Recent developments in instrumentation have demonstrated that it is feasible to monitor the condition of energized cables online using frequency domain reflectometry (FDR) and spread spectrum time domain reflectometry (SSTDR). However, the response spectra from these measurements are complex to interpret and do not lend themselves to simple threshold alarms. To address this challenge, machine learning (ML) techniques have been used, demonstrating high accuracy in predicting normal or anomalous cable behavior when using binary normal and anomalous training and test data. A more plausible scenario for cable insulation damage, however, involves a slowly developing material change due to long-term exposure to thermal or radiation stresses, subtly altering material properties and resulting in an altered reflectometry response. The practical challenge lies in recognizing when such changes are significant enough to raise concern. The Pacific Northwest National Laboratory (PNNL) Accelerated and Real-Time Experimental Nodal Analysis (ARENA) cable motor test bed was used to measure the FDR and SSTDR responses of an energized cable as a section of it was thermally aged over 70 days. Online reflectometry spectra were collected and post-processed to simulate real-time analysis, aiming to distinguish normal from anomalous behavior. These spectra were also contrasted with off-line and direct conductor-coupled reflectometry tests. For use with ML algorithms, it was necessary to label the reflectometry results as either normal or anomalous. This was accomplished with witness samples, which were aged alongside the main cable and periodically tested for elongation at break and tensile strength-two offline destructive tests indicative of cable damage.
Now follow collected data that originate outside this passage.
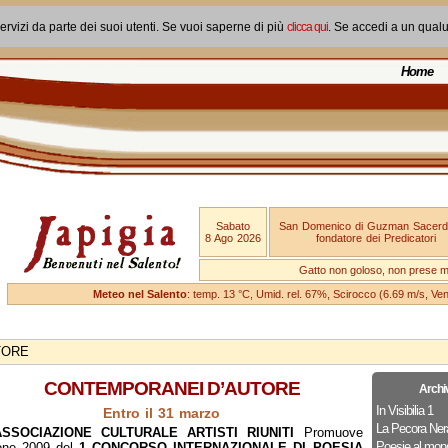
ervizi da parte dei suoi utenti. Se vuoi saperne di più
clicca qui
. Se accedi a un qual
Home
Sabato
San Domenico di Guzman Sacerd
8 Ago 2026
fondatore dei Predicatori
Gatto non goloso, non prese ma
Meteo nel Salento
: temp. 13 °C, Umid. rel. 67%, Scirocco (6.69 m/s, V
TORE
CONTEMPORANEI D’AUTORE
Archi
In Visibilia 1
Entro il 31 marzo
La Pecora Ner
ASSOCIAZIONE CULTURALE ARTISTI RIUNITI
Promuove
Poesie al mon
ione 2009 del
1 CONCORSO INTERNAZIONALE DI POESIA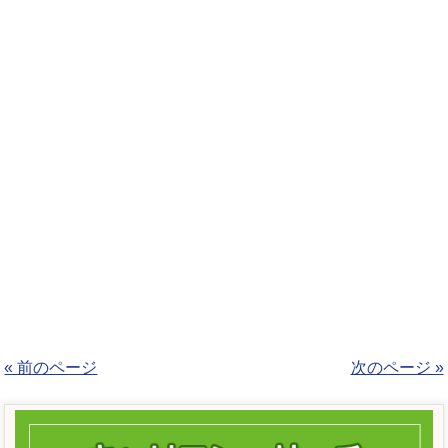
« 前のページ
次のページ »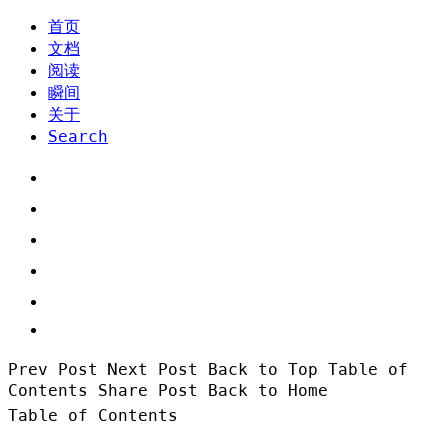
首页
文档
阅读
瞬间
关于
Search
Prev Post
Next Post
Back to Top
Table of
Contents
Share Post
Back to Home
Table of Contents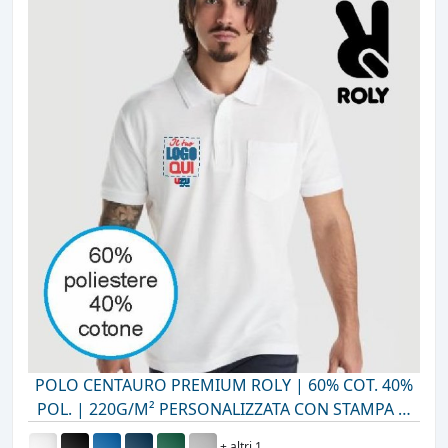
POLO CENTAURO PREMIUM ROLY | 60% COT. 40%
POL. | 220G/M² PERSONALIZZATA CON STAMPA O
RICAMO
+ altri 1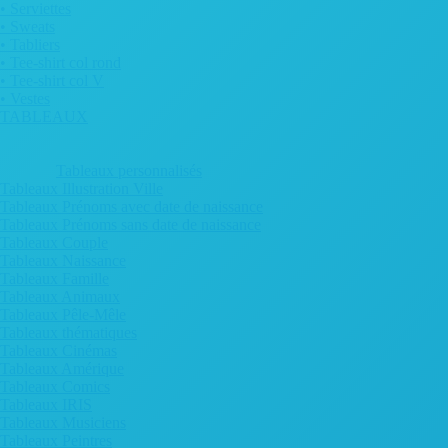
• Serviettes
• Sweats
• Tabliers
• Tee-shirt col rond
• Tee-shirt col V
• Vestes
TABLEAUX
Tableaux personnalisés
Tableaux Illustration Ville
Tableaux Prénoms avec date de naissance
Tableaux Prénoms sans date de naissance
Tableaux Couple
Tableaux Naissance
Tableaux Famille
Tableaux Animaux
Tableaux Pêle-Mêle
Tableaux thématiques
Tableaux Cinémas
Tableaux Amérique
Tableaux Comics
Tableaux IRIS
Tableaux Musiciens
Tableaux Peintres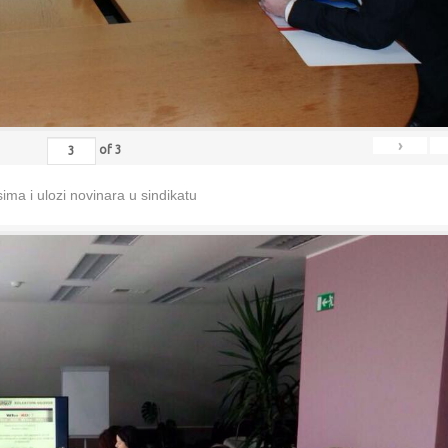
›
of
3
ma i ulozi novinara u sindikatu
These destructive tests revealed a natural breakpoint for differentiating the two conditions at ~35 days. Both supervised and unsupervised ML methods were applied. The results indicated that the ML methods could effectively classify cable data as normal or anomalous and that there was a strong correlation between the reflectometry results and the elongation at break and Fourier transform infrared spectroscopy destructive off-line tests of the witness samples. In addition, the online testing was nearly as clear and effective as off-line tests. These findings suggest that the integration of ML techniques with reflectometry can provide a reliable method for monitoring and early detection of cable insulation damage.